Лаплас приступал к космогонии

      В то время как революционная буря потрясала Францию, и раскаты ее громов перекатывались далеко за границу, распространяясь по Европе, Лаплас в тихом уединении Мелена работал над своей популярной книгой «Изложение системы Мира». В ней оформились окончательно его представления о вероятном ходе образования вселенной, и в седьмом примечании к книге, вышедшей в 1796 году, Лаплас впервые кратко излагает свою гипотезу. Думая уйти от революции, развитие которой пугало Лапласа, он бессознательно работал в пользу идей революции, именно в области идеологической борьбы с феодально-религиозным мировоззрением. Труды, аналогичные гипотезе Лапласа, утверждали торжество человеческого разума и подрывали авторитет церкви, игравшей такую большую роль в идеологическом обосновании классовых привилегий дворянства.
      В следующих изданиях «Изложение системы Мира» Лаплас излагает свою гипотезу уже полностью.
      Почему же, однако, это замечательное место помещено Лапласом лишь в примечаниях к последней главе его книги, да еще на последнем месте, и ни разу не упоминается в его капитальном сочинении – пятитомной «Небесной механике»?
      Строгий и холодный ум Лапласа всегда стремился математически анализировать еще не исследованные явления природы, выявить их подчинение определенным законам. Ему были чужды полеты фантазии или поспешные умозрительные выводы, не основанные на достаточном фактическом материале и математических расчетах.
      Только раз, именно в космогонической гипотезе, Лаплас дал волю своему воображению, хотя и сдерживаемому всей его эрудицией в области механики. Апаго говорит, что ни один геометр не остерегался так решительно духа гипотез, как Лаплас. Если Лапласу удавалось избегать гипотез, то лишь потому, что он не являлся творцом совершенно новой отрасли науки и почти не изучал таких явлений, которые, повидимому, не могли быть уложены в рамки закона всемирного тяготения. Гениально углубляя теорию Ньютона, находя для нее новые применения и сопоставляя ее с накопляющимися данными наблюдений, Лаплас, как уже говорилось, не чувствовал пользы, которую гипотезы приносили многим из его собратьев.
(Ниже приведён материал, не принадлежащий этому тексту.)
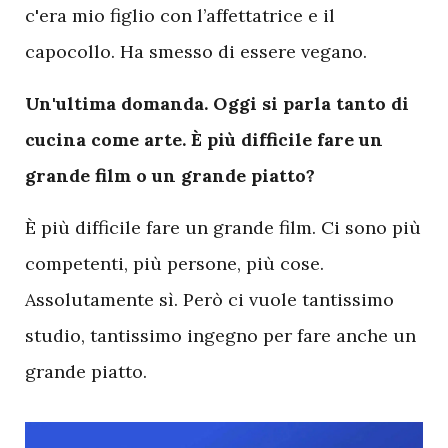
c'era mio figlio con l’affettatrice e il
capocollo. Ha smesso di essere vegano.
Un'ultima domanda. Oggi si parla tanto di
cucina come arte. È più difficile fare un
grande film o un grande piatto?
È più difficile fare un grande film. Ci sono più
competenti, più persone, più cose.
Assolutamente sì. Però ci vuole tantissimo
studio, tantissimo ingegno per fare anche un
grande piatto.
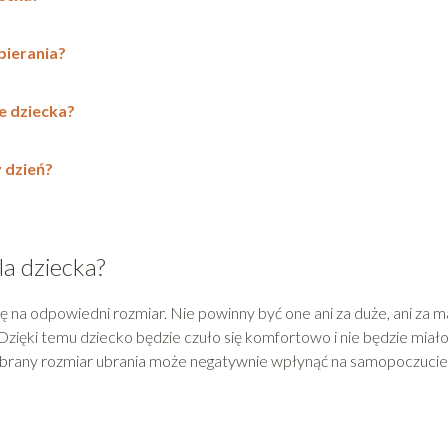
bierania?
e dziecka?
 dzień?
a dziecka?
ę na odpowiedni rozmiar. Nie powinny być one ani za duże, ani za m
. Dzięki temu dziecko będzie czuło się komfortowo i nie będzie miał
dobrany rozmiar ubrania może negatywnie wpłynąć na samopoczucie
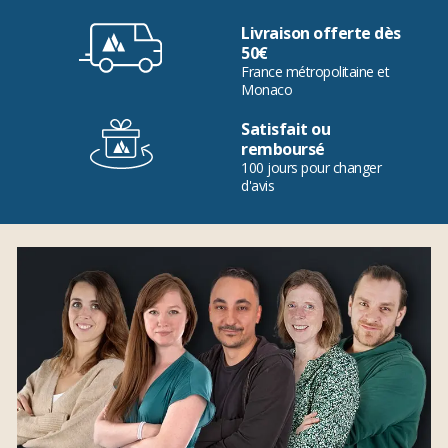
Livraison offerte dès
50€
France métropolitaine et
Monaco
Satisfait ou
remboursé
100 jours pour changer
d'avis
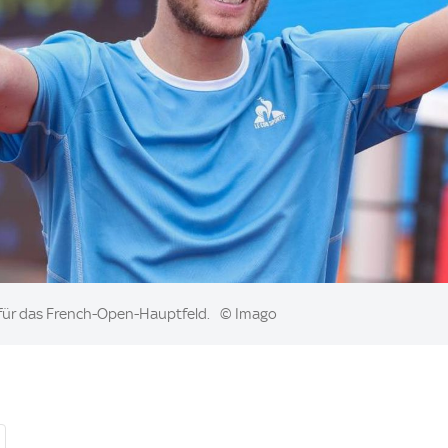
 für das French-Open-Hauptfeld.
© Imago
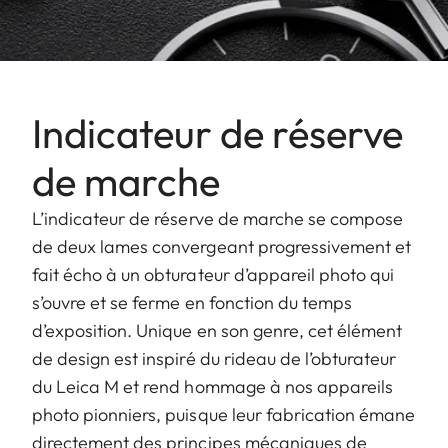
Indicateur de réserve
de marche
L’indicateur de réserve de marche se compose
de deux lames convergeant progressivement et
fait écho à un obturateur d’appareil photo qui
s’ouvre et se ferme en fonction du temps
d’exposition. Unique en son genre, cet élément
de design est inspiré du rideau de l’obturateur
du Leica M et rend hommage à nos appareils
photo pionniers, puisque leur fabrication émane
directement des principes mécaniques de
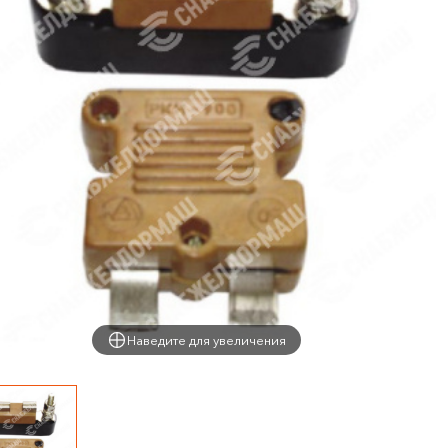
Наведите для увеличения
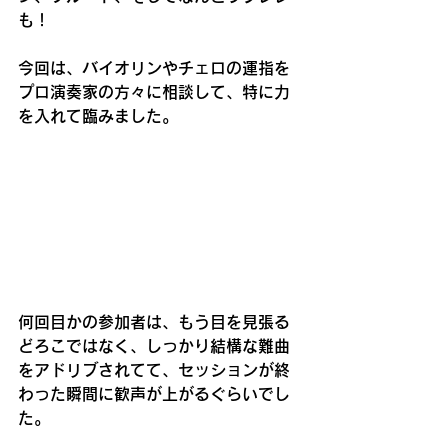
も！
今回は、バイオリンやチェロの運指を
プロ演奏家の方々に相談して、特に力
を入れて臨みました。
何回目かの参加者は、もう目を見張る
どろこではなく、しっかり結構な難曲
をアドリブされてて、セッションが終
わった瞬間に歓声が上がるぐらいでし
た。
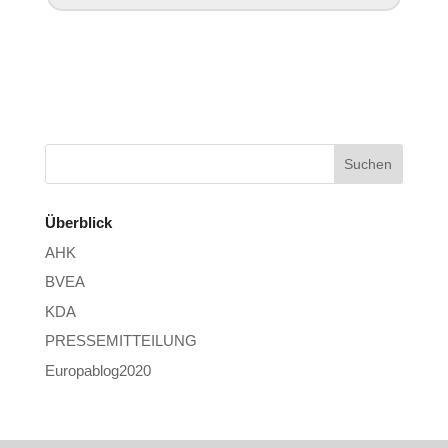
Überblick
AHK
BVEA
KDA
PRESSEMITTEILUNG
Europablog2020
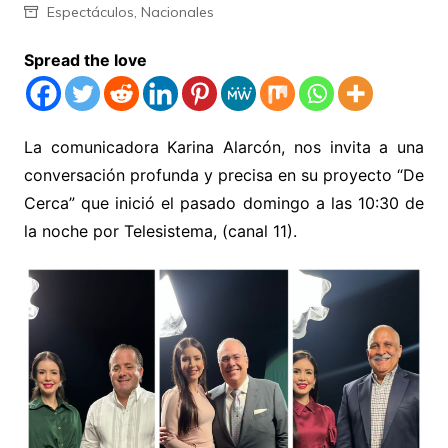
Espectáculos
,
Nacionales
Spread the love
La comunicadora Karina Alarcón, nos invita a una
conversación profunda y precisa en su proyecto “De
Cerca” que inició el pasado domingo a las 10:30 de
la noche por Telesistema, (canal 11).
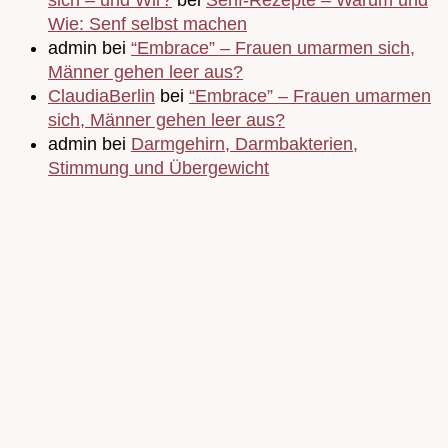
Wie: Senf selbst machen
admin bei
“Embrace” – Frauen umarmen sich,
Männer gehen leer aus?
ClaudiaBerlin
bei
“Embrace” – Frauen umarmen
sich, Männer gehen leer aus?
admin bei
Darmgehirn, Darmbakterien,
Stimmung und Übergewicht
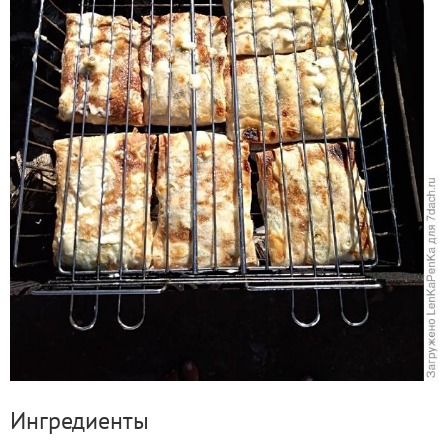
Ингредиенты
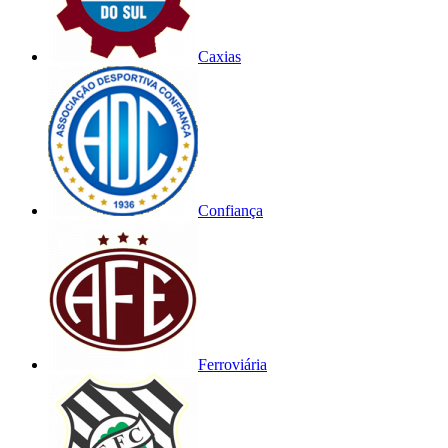
Caxias
Confiança
Ferroviária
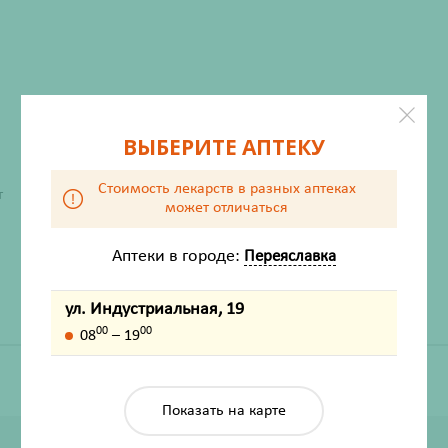
ВЫБЕРИТЕ АПТЕКУ
Стоимость лекарств в разных аптеках
ХАРАКТЕРИСТИКИ
т
может отличаться
Производитель
Твинс-Тэк АО
Жизненно важный
Нет
Аптеки в городе:
Переяславка
ул. Индустриальная, 19
00
00
08
– 19
Показать на карте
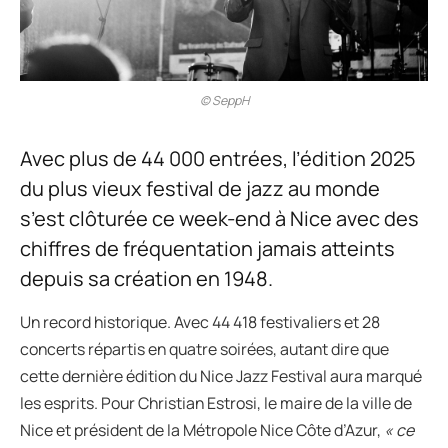
© SeppH
Avec plus de 44 000 entrées, l’édition 2025
du plus vieux festival de jazz au monde
s’est clôturée ce week-end à Nice avec des
chiffres de fréquentation jamais atteints
depuis sa création en 1948.
Un record historique. Avec 44 418 festivaliers et 28
concerts répartis en quatre soirées, autant dire que
cette dernière édition du Nice Jazz Festival aura marqué
les esprits. Pour Christian Estrosi, le maire de la ville de
Nice et président de la Métropole Nice Côte d’Azur,
« ce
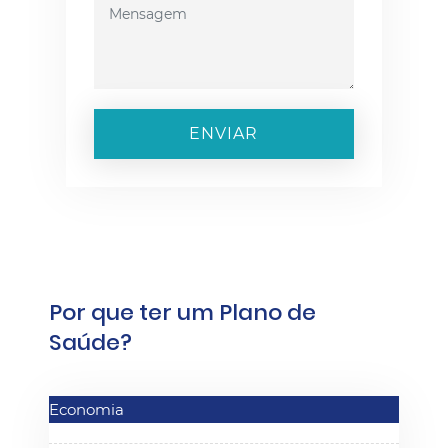
ENVIAR
Por que ter um Plano de
Saúde?
Economia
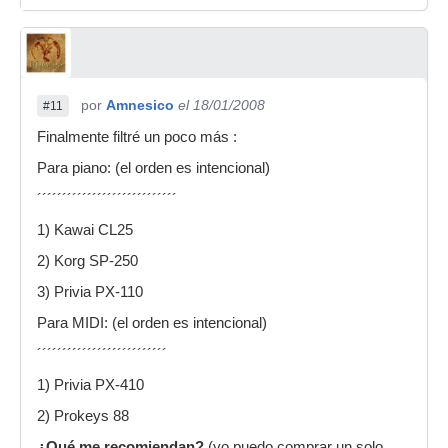
por
Amnesico
el 18/01/2008
#11
Finalmente filtré un poco más :
Para piano: (el orden es intencional)
´´´´´´´´´´´´´´´´´´´´´´´´´´´´
1) Kawai CL25
2) Korg SP-250
3) Privia PX-110
Para MIDI: (el orden es intencional)
´´´´´´´´´´´´´´´´´´´´´´´´´´
1) Privia PX-410
2) Prokeys 88
¿Qué me recomiendan?
(yo puedo comprar un solo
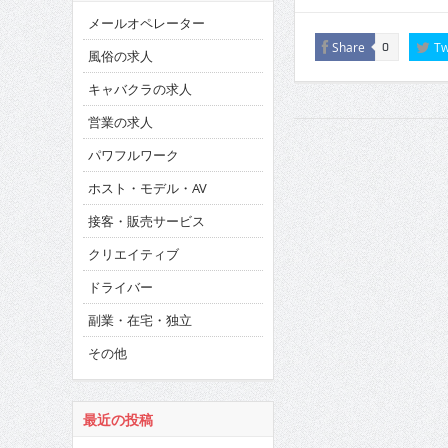
メールオペレーター
Share
Tw
0
風俗の求人
キャバクラの求人
営業の求人
パワフルワーク
ホスト・モデル・AV
接客・販売サービス
クリエイティブ
ドライバー
副業・在宅・独立
その他
最近の投稿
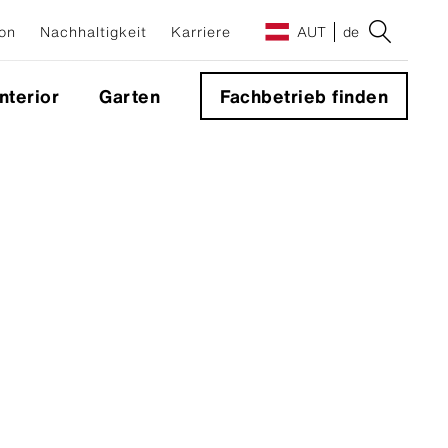
on
Nachhaltigkeit
Karriere
AUT
de
Interior
Garten
Fachbetrieb finden
e
g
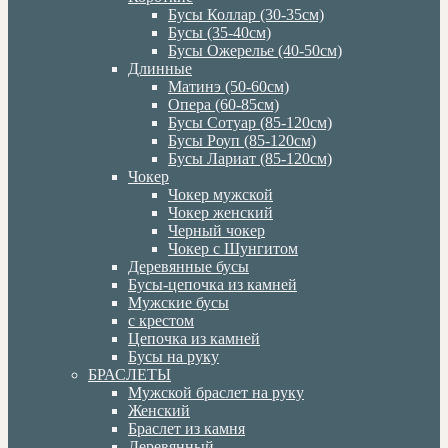
Бусы Коллар (30-35см)
Бусы (35-40см)
Бусы Ожерелье (40-50см)
Длинные
Матинэ (50-60см)
Опера (60-85см)
Бусы Сотуар (85-120см)
Бусы Роуп (85-120см)
Бусы Лариат (85-120см)
Чокер
Чокер мужской
Чокер женский
Черный чокер
Чокер с Шунгитом
Деревянные бусы
Бусы-цепочка из камней
Мужские бусы
с крестом
Цепочка из камней
Бусы на руку
БРАСЛЕТЫ
Мужской браслет на руку
Женский
Браслет из камня
Деревянный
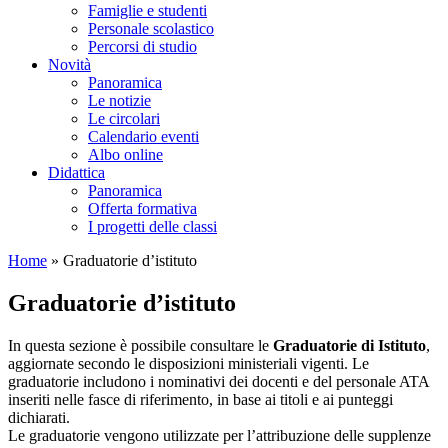
Famiglie e studenti
Personale scolastico
Percorsi di studio
Novità
Panoramica
Le notizie
Le circolari
Calendario eventi
Albo online
Didattica
Panoramica
Offerta formativa
I progetti delle classi
Home
»
Graduatorie d’istituto
Graduatorie d’istituto
In questa sezione è possibile consultare le
Graduatorie di Istituto
,
aggiornate secondo le disposizioni ministeriali vigenti. Le
graduatorie includono i nominativi dei docenti e del personale ATA
inseriti nelle fasce di riferimento, in base ai titoli e ai punteggi
dichiarati.
Le graduatorie vengono utilizzate per l’attribuzione delle supplenze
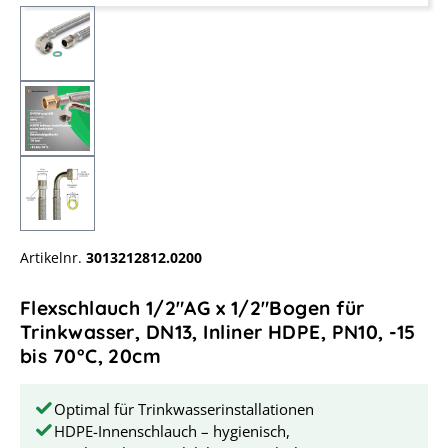
Artikelnr.
3013212812.0200
Flexschlauch 1/2"AG x 1/2"Bogen für
Trinkwasser, DN13, Inliner HDPE, PN10, -15
bis 70°C, 20cm
Optimal für Trinkwasserinstallationen
HDPE-Innenschlauch – hygienisch,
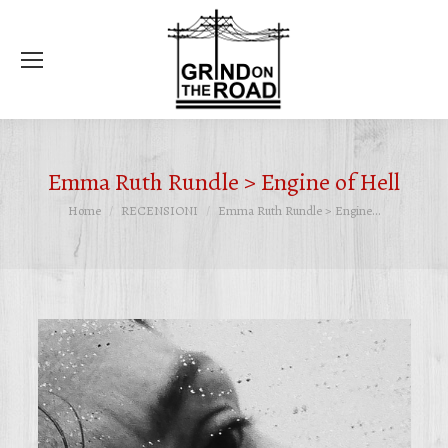
Ce
Emma Ruth Rundle > Engine of Hell
Tu sei qui:
Home
RECENSIONI
Emma Ruth Rundle > Engine…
Между тем, не создавая гипотез, дающих направление научному исследованию, астро-физика – наука о физической природе небесных светил – до сих пор влачила бы жалкое существование.
      Именно вследствие особенностей избранной им области науки Лаплас уделяет такое скромное место своей гипотезе и говорит, что выставляет ее «с осторожностью, подобающей всему, что не представляет результата наблюдения или вычисления».
      Очень распространено мнение, что Лаплас математически обосновал гипотезу Канта. Не говоря уже о том, что Лаплас не знал работы Канта и создал в значительной мере иную гипотезу, он ни одной формулой не подтверждает своих умозаключений. Впрочем и все его популярное «Изложение системы Мира», давая блестящий очерк небесной механики, не содержит этих формул. Тем не менее мысль Лапласа течет исключительно последовательно и строго логически. Факты, которые не могут быть выведены из цепи рассуждений, Лаплас оставляет без рассмотрения, даже без упоминания. Математическую обработку гипотезы Лапласа произвели гораздо позднее его соотечественники Рош (1820–1883) и Пуанкаре.
      С точки зрения чистой механики математический анализ подтвердил во всех основных пунктах правильность выводов, сделанных Лапласом для об'яснения известных в его время фактов.
      Кант пытался нарисовать картину происхождения вселенной в целом и отдельных ее частей, Лаплас ставит себе более узкую задачу. Он ограничивается рассмотрением происхождения солнечной системы. Причина заключается опять-таки в том, что во времена Лапласа о звездной вселенной, лежащей далеко за пределами солнечной системы, почти ничего еще не было известно, а Лаплас был очень строг к данным. Лишь его современник – бывший музыкант Вильям Гершель, дезертировавший из ганноверской армии в Англию, научился там строить гигантские телескопы и заглянул в бездны звездного пространства. Как увидим, уже первые открытия Гершеля оказали влияние на Лапласа: он использовал их для обоснования отправной точки своей гипотезы.
      До Гершеля, а тем более во времена Коперника, Кеплера, Галилея и даже Ньютона, знания о мире почти исчерпывались знанием солнечной системы, и потому до сих пор так часто ставят знак равенства между происхождением вселенной и происхождением солнечной системы. Между тем говорить о происхождении вселенной – мира вообще – просто нелепо.